EU officials will enjoy a largely similar status to other diplomats but with some downgrades: notably, under the agreement, they will not have immunity from prosecution for road traffic accidents.

Raab insisted on this carve-out following the death of Harry Dunn, a British motorcyclist killed in 2019 in a collision with a vehicle driven by Anne Sacoolas, the wife of a US diplomat. She returned to the US claiming diplomatic immunity. 

But many British diplomats were dismayed at how long it had taken to resolve the dispute. “It was a stupid thing to do in the first place and we’ve had to back down,” said one former ambassador.

The diplomatic rapprochement was hailed in Brussels as a sign of a “new cycle” in UK-EU relations following the European parliament’s formal ratification last month of the trade deal between the two sides, which took effect on January 1.

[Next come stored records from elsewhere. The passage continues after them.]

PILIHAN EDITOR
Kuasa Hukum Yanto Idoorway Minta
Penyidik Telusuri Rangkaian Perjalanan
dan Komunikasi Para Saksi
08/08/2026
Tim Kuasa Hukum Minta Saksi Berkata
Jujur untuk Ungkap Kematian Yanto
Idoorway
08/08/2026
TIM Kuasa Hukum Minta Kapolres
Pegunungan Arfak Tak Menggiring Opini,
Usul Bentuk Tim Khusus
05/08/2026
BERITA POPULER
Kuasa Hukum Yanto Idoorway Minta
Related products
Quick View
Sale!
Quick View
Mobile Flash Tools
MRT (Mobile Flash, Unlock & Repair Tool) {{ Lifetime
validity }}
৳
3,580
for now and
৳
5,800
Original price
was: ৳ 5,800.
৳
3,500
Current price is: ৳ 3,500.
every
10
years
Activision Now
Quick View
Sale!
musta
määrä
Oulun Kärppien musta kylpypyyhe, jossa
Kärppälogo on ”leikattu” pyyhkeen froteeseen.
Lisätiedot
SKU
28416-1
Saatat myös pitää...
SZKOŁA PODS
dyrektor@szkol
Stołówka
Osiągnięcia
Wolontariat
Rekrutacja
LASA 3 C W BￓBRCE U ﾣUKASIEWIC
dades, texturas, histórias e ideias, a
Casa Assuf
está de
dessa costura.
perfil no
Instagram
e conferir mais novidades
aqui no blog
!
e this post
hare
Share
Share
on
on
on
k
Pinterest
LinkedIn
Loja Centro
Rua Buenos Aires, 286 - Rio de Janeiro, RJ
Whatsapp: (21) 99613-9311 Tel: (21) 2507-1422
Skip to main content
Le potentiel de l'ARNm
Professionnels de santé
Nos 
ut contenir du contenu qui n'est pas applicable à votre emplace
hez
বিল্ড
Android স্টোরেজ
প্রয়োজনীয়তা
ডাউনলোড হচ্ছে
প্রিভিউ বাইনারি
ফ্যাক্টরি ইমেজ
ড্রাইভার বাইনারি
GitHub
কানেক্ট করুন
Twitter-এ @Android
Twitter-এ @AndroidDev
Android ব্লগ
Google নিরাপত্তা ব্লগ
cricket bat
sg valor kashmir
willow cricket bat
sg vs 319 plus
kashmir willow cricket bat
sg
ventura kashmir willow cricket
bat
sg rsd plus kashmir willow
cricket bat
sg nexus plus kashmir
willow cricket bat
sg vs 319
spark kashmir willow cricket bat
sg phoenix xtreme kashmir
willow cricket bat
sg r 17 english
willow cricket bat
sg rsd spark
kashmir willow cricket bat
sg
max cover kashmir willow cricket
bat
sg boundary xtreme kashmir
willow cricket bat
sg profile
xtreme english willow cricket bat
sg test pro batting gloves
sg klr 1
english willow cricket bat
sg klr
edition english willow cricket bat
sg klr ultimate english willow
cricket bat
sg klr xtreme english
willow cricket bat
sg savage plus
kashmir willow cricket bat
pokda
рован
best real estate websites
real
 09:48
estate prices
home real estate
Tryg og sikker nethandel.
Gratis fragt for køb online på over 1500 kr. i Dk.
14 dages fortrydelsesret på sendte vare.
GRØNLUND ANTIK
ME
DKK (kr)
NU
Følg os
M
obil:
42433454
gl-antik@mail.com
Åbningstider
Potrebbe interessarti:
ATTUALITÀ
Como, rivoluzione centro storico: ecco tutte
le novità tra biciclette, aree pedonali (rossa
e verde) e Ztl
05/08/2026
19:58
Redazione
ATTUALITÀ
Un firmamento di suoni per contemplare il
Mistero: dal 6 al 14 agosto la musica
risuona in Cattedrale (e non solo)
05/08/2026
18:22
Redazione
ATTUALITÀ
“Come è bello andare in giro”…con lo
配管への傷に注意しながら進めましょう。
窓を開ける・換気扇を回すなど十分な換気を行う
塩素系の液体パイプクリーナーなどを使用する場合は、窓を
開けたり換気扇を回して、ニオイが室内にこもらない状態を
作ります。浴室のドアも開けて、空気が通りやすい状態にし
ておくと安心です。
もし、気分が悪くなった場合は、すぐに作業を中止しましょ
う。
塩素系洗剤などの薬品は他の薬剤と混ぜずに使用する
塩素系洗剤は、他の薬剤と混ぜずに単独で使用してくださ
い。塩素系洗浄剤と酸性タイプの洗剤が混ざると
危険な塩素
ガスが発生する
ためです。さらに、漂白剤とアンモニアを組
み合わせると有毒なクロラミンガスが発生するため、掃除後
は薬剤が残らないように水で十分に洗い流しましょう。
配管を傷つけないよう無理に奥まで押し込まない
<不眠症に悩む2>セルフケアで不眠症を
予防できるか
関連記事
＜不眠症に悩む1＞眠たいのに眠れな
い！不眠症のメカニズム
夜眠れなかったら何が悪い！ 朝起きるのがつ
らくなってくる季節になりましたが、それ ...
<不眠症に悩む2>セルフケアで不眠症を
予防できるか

There has also been a thawing in relations over the management of tensions in Northern Ireland, as London and Brussels look for ways to soften border checks on goods coming from the British mainland to the region.

Vale de Almeida will now get to present his diplomatic credentials to the Queen — an honour not available to the heads of international missions.

Boris Johnson has never recognised the EU as equivalent in status to a national government but Number 10 insiders insisted that the Foreign Office — not the prime minister — was responsible for the diplomatic dispute.

Meanwhile, Ireland and the UK announced plans for the first meeting in two years of the British-Irish Intergovernmental Conference, a structure created under the 1998 Good Friday Agreement for the two countries to liaise on issues around Northern Ireland. 

“We are aware that there are sincerely held concerns in different communities in Northern Ireland in relation to a number of issues and firmly agree that the best way forward is through dialogue and engagement,” said Northern Ireland secretary Brandon Lewis and Ireland’s foreign affairs minister Simon Coveney in a joint statement after they met in Dublin on Wednesday afternoon.

The meeting will take place in June, ahead of the July marching season in Northern Ireland, which could inflame tensions between unionists — who feel that their region’s status in the UK is under threat from post-Brexit trading arrangements — and nationalists, who are pushing for a vote on a united Ireland.